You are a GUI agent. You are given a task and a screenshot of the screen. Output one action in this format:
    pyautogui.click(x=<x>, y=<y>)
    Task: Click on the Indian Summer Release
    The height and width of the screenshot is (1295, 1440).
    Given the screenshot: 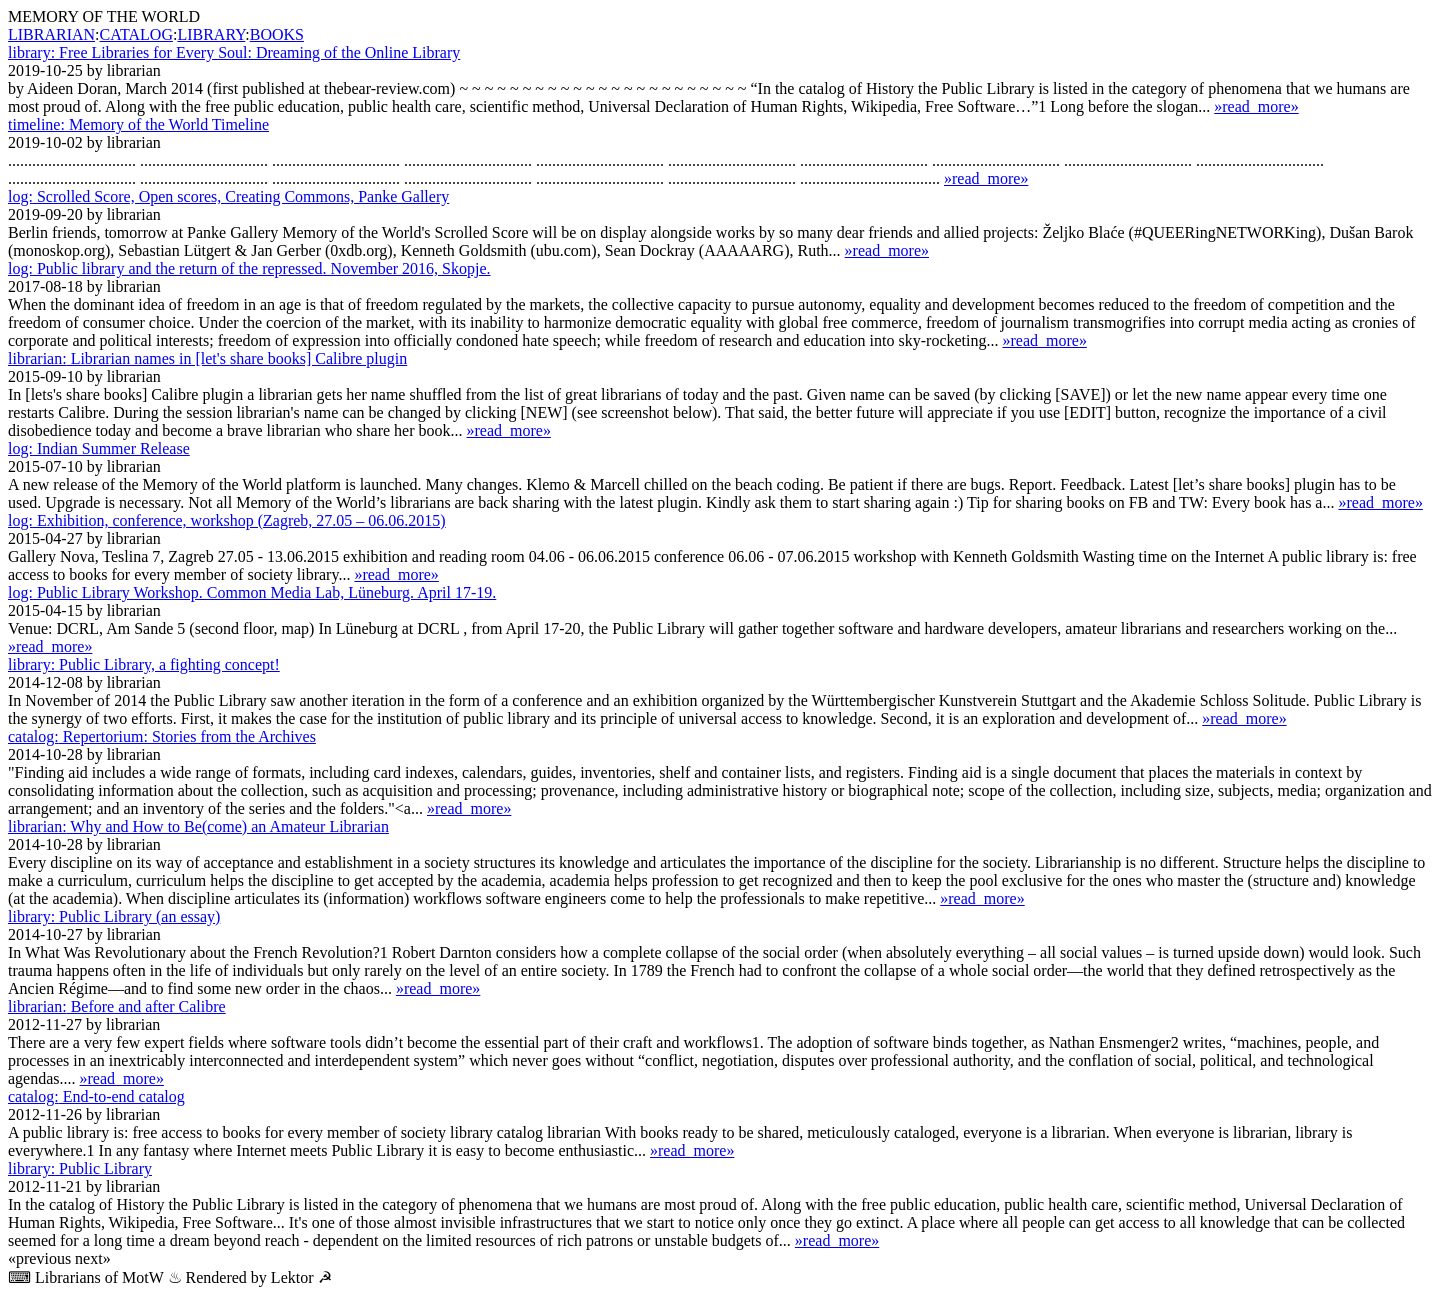 What is the action you would take?
    pyautogui.click(x=99, y=448)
★ ★ ★ ★ ★ ★ ★
Copy out only the lines running from the beginning of the data to the line with "The height and", both ends included.

You are a GUI agent. You are given a task and a screenshot of the screen. Output one action in this format:
    pyautogui.click(x=<x>, y=<y>)
    Task: Click on the Indian Summer Release
    The height and width of the screenshot is (1295, 1440).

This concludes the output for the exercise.